Infections are a common complication after intestinal transplantation and are the leading cause of death post-transplant. The high level of immunosuppressive therapy presents a particularly high risk for opportunistic infections in intestinal transplant patients. Viral infections are the second most frequently occurring infection, usually seen within the first six months post-transplant. The most common viral infections include cytomegalovirus (CMV), Epstein-Barr virus (EBV), adenovirus, and rotavirus Fungal infections tend to occur later on, compared to bacterial and viral infections.




What are common prophylactic (preventative) medications given post-intestinal transplant for infection?


Prophylaxis is frequently given to intestinal transplant patients combat frequently encountered infections:

  • Trimethoprim-sulfamethoxazole (Bactrim) is given for Pneumocystis jiroveci infection.
  • Nystatin swish and swallow or clotrimazole troche four times daily is given for fungal prophylaxis.
  • Intravenous ganciclovir or oral valganciclovir is given for CMV prophylaxis.





Section 1: Post-Transplant Complications

Acute Cellular Rejection (ACR)


Acute rejection is one of the most substantial hurdles in intestinal and multivisceral transplant.

Factors that influence the high rate of acute rejection include the:

  • Inferior tolerogenecity of the intestine.
  • Dynamic interaction between innate and adaptive immunity.
  • Development of harmful alloantibodies.

In the first few weeks following transplant, the donor’s graft associated lymphoid tissue (GALT) is infiltrated by recipient lymphocytes.(2) The infiltrated GALT areas are sites of intense immune stimulation and areas where acute rejection is likely to occur. Acute cellular rejection is the leading cause of graft loss in the first two months post-transplant.(2)

If you wish to learn more about the immunological processes behind rejection, please visit the following article.

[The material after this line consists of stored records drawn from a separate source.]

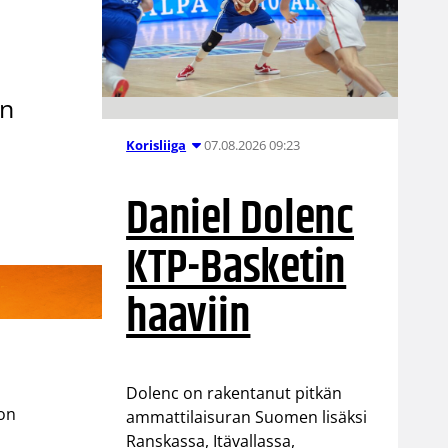
an
07.08.2026 09:23
Korisliiga
Daniel Dolenc
KTP-Basketin
haaviin
Dolenc on rakentanut pitkän
ton
ammattilaisuran Suomen lisäksi
Ranskassa, Itävallassa,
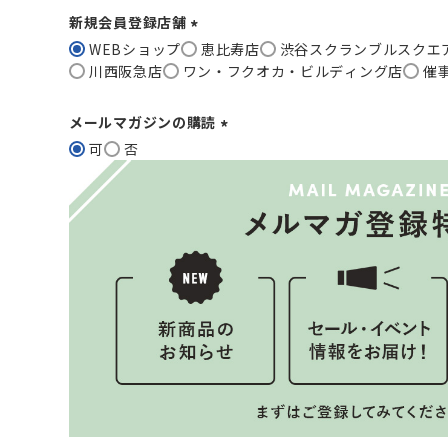
新規会員登録店舗
WEBショップ
恵比寿店
渋谷スクランブルスクエア tat
(
川西阪急店
ワン・フクオカ・ビルディング店
催事
必
須
)
メールマガジンの購読
可
否
(
必
須
)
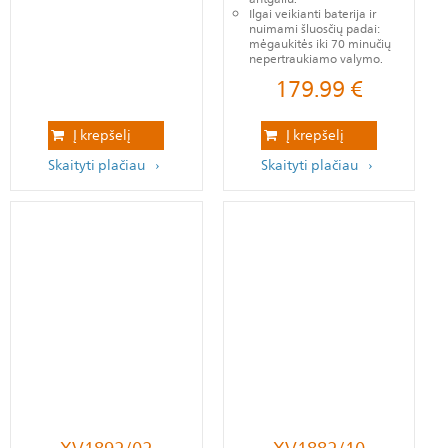
Ilgai veikianti baterija ir
nuimami šluosčių padai:
mėgaukitės iki 70 minučių
nepertraukiamo valymo.
179.99
€
Į krepšelį
Į krepšelį
Skaityti plačiau
Skaityti plačiau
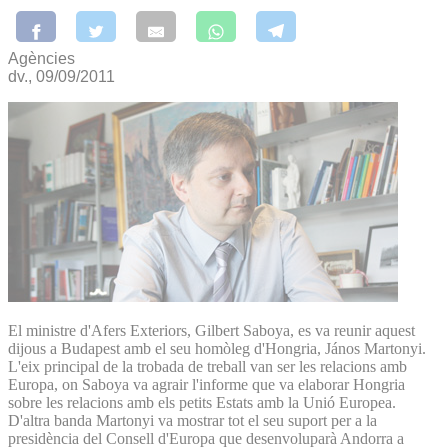
Agències
dv., 09/09/2011
El ministre d'Afers Exteriors, Gilbert Saboya, es va reunir aquest
dijous a Budapest amb el seu homòleg d'Hongria, János Martonyi.
L'eix principal de la trobada de treball van ser les relacions amb
Europa, on Saboya va agrair l'informe que va elaborar Hongria
sobre les relacions amb els petits Estats amb la Unió Europea.
D'altra banda Martonyi va mostrar tot el seu suport per a la
presidència del Consell d'Europa que desenvoluparà Andorra a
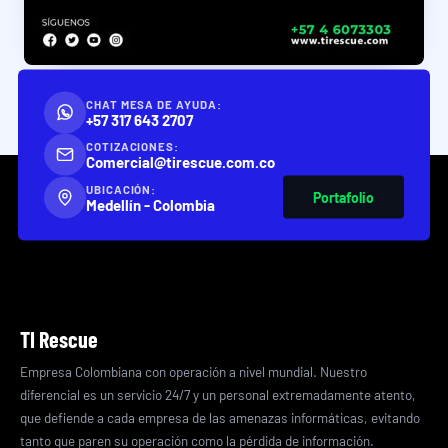
CHAT MESA DE AYUDA:
+57 317 643 2707
COTIZACIONES:
Comercial@tirescue.com.co
UBICACIÓN:
Portafolio
Medellín - Colombia
TI Rescue
Empresa Colombiana con operación a nivel mundial. Nuestro
diferencial es un servicio 24/7 y un personal extremadamente atento,
que defiende a cada empresa de las amenazas informáticas, evitando
tanto que paren su operación como la pérdida de información.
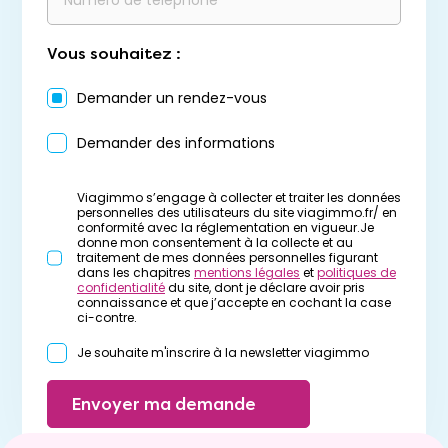
Vous souhaitez :
Demander un rendez-vous
Demander des informations
Viagimmo s’engage à collecter et traiter les données
personnelles des utilisateurs du site viagimmo.fr/ en
conformité avec la réglementation en vigueur.Je
donne mon consentement à la collecte et au
traitement de mes données personnelles figurant
dans les chapitres
mentions légales
et
politiques de
confidentialité
du site, dont je déclare avoir pris
connaissance et que j’accepte en cochant la case
ci-contre.
Je souhaite m'inscrire à la newsletter viagimmo
Envoyer ma demande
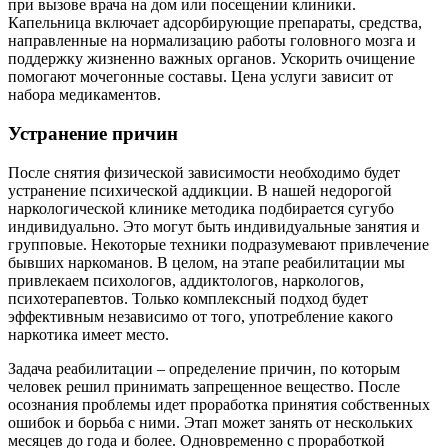
при вызове врача на дом или посещении клиники.
Капельница включает адсорбирующие препараты, средства,
направленные на нормализацию работы головного мозга и
поддержку жизненно важных органов. Ускорить очищение
помогают мочегонные составы. Цена услуги зависит от
набора медикаментов.
Устранение причин
После снятия физической зависимости необходимо будет
устранение психической аддикции. В нашей недорогой
наркологической клинике методика подбирается сугубо
индивидуально. Это могут быть индивидуальные занятия и
групповые. Некоторые техники подразумевают привлечение
бывших наркоманов. В целом, на этапе реабилитации мы
привлекаем психологов, аддиктологов, наркологов,
психотерапевтов. Только комплексный подход будет
эффективным независимо от того, употребление какого
наркотика имеет место.
Задача реабилитации – определение причин, по которым
человек решил принимать запрещенное вещество. После
осознания проблемы идет проработка принятия собственных
ошибок и борьба с ними. Этап может занять от нескольких
месяцев до года и более. Одновременно с проработкой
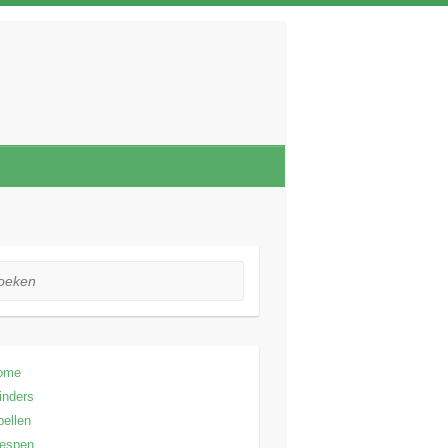
ken
ome
inders
bellen
espen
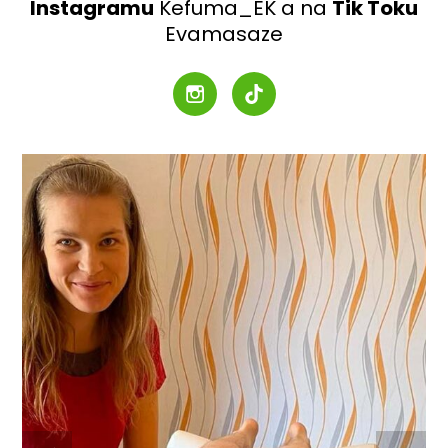
Instagramu
Kefuma_EK a na
Tik Toku
Evamasaze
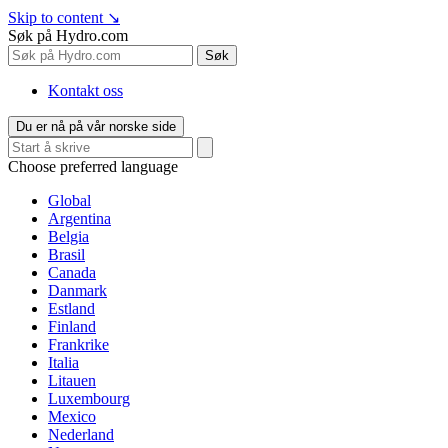
Skip to content
↘
Søk på Hydro.com
Søk
Kontakt oss
Du er nå på vår norske side
Choose preferred language
Global
Argentina
Belgia
Brasil
Canada
Danmark
Estland
Finland
Frankrike
Italia
Litauen
Luxembourg
Mexico
Nederland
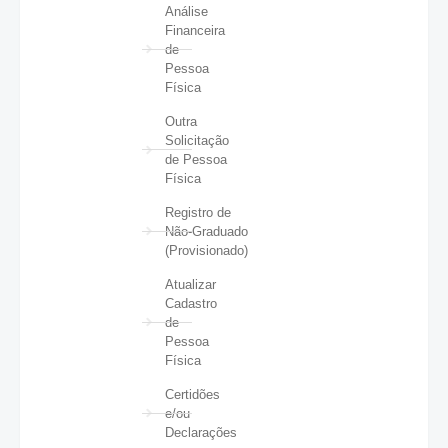
Análise
Financeira
de
Pessoa
Física
Outra
Solicitação
de Pessoa
Física
Registro de
Não-Graduado
(Provisionado)
Atualizar
Cadastro
de
Pessoa
Física
Certidões
e/ou
Declarações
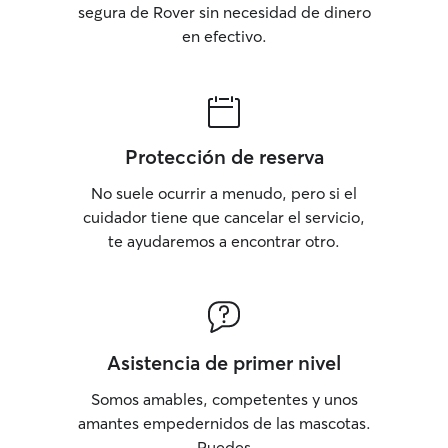
segura de Rover sin necesidad de dinero
en efectivo.
Protección de reserva
No suele ocurrir a menudo, pero si el
cuidador tiene que cancelar el servicio,
te ayudaremos a encontrar otro.
Asistencia de primer nivel
Somos amables, competentes y unos
amantes empedernidos de las mascotas.
Puedes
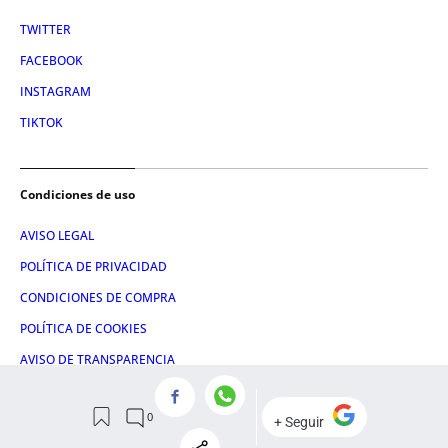
TWITTER
FACEBOOK
INSTAGRAM
TIKTOK
Condiciones de uso
AVISO LEGAL
POLÍTICA DE PRIVACIDAD
CONDICIONES DE COMPRA
POLÍTICA DE COOKIES
AVISO DE TRANSPARENCIA
ADMINISTRACIÓN UTIQ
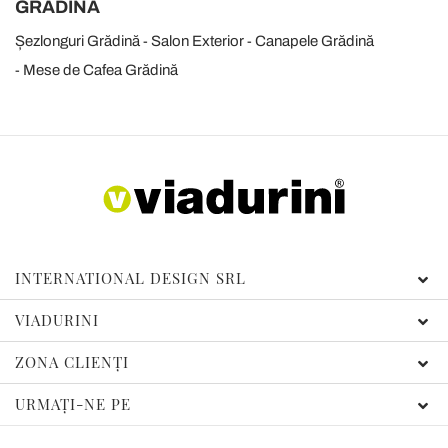
GRĂDINĂ
Șezlonguri Grădină
Salon Exterior
Canapele Grădină
Mese de Cafea Grădină
INTERNATIONAL DESIGN SRL
VIADURINI
ZONA CLIENȚI
URMAȚI-NE PE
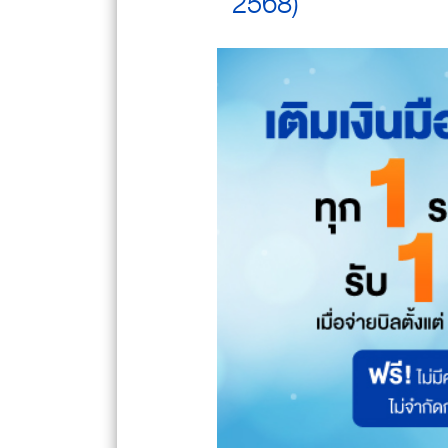
2568)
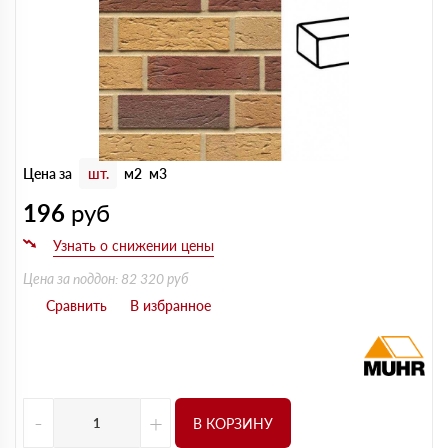
Цена за
шт.
м2
м3
196
руб
Цена за поддон: 82 320 руб
-
+
В КОРЗИНУ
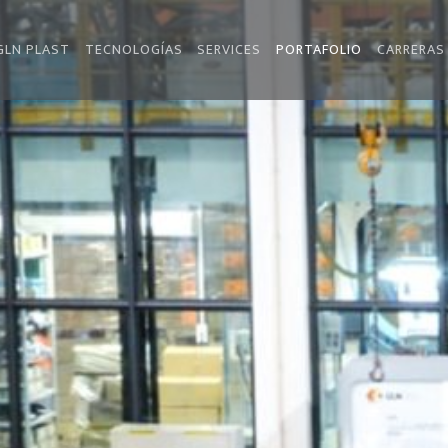
GLN PLAST
TECNOLOGÍAS
SERVICES
PORTAFOLIO
CARRERAS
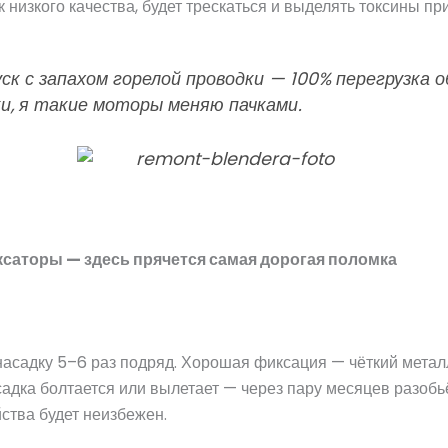
 низкого качества, будет трескаться и выделять токсины при
ск с запахом горелой проводки — 100% перегрузка 
ки, я такие моторы меняю пачками.
ксаторы — здесь прячется самая дорогая поломка
насадку 5–6 раз подряд. Хорошая фиксация — чёткий метал
адка болтается или вылетает — через пару месяцев разобьё
ства будет неизбежен.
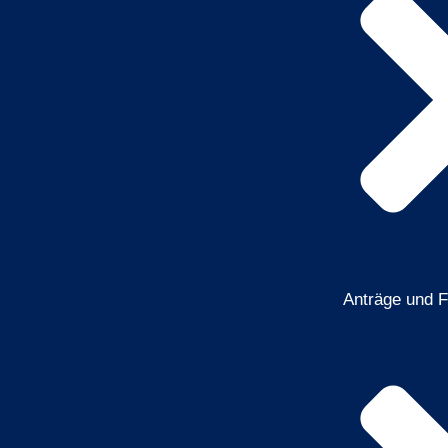
Anträge und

Clinical symptoms of acute cellular rejection may include:

  • Fever
  • Nausea and/or vomiting
  • Diarrhea
  • Abdominal pain and/or distention
  • Change in stoma output

Diagnosis of acute cellular rejection is made via endoscopic biopsy of the allograft usually in the form of ileoscopy. Adequate tissue sampling is necessary for accurate histological diagnosis. Since the distribution of acute rejection can be patchy, multiple biopsies are needed.

Surveillance biopsies are usually performed on post-transplant patients once per week for the first three months to check for rejection, and then spaced to once every three to six months, or when clinically indicated.

Patients in rejection may or may not present with clinical symptoms.

Histologic features include:

  • Mixed but mostly mononuclear infiltrate with activated lymphocytes.
  • Inflammation.
  • Crypt injury.
  • Increased crypt cell apoptosis.

Depending upon the degree of the apoptosis, inflammatory injury, and mucosal injury determines whether the rejection is considered to be indeterminate, mild, moderate, or severe. Earlier diagnosis provides a better treatment prognosis and outcome. If you wish to review the diagnostic features of acute cellular rejection further please refer to this website.

Treatment for acute rejection is based on the severity. Mild rejection is treated with high doses of corticosteroids and adjustments in levels of tacrolimus. Moderate and severe rejection episodes are treated with anti-lymphocyte antibodies, such as Thymoglobulin or Campath, and/ or alternative immunotherapies, such as anti-CD3 antibodies.




Antibody-Mediated Rejection


For intestinal transplants, unlike other solid organ transplants, antibody-mediated rejection is poorly defined, and the frequency and clinical significance remains uncertain.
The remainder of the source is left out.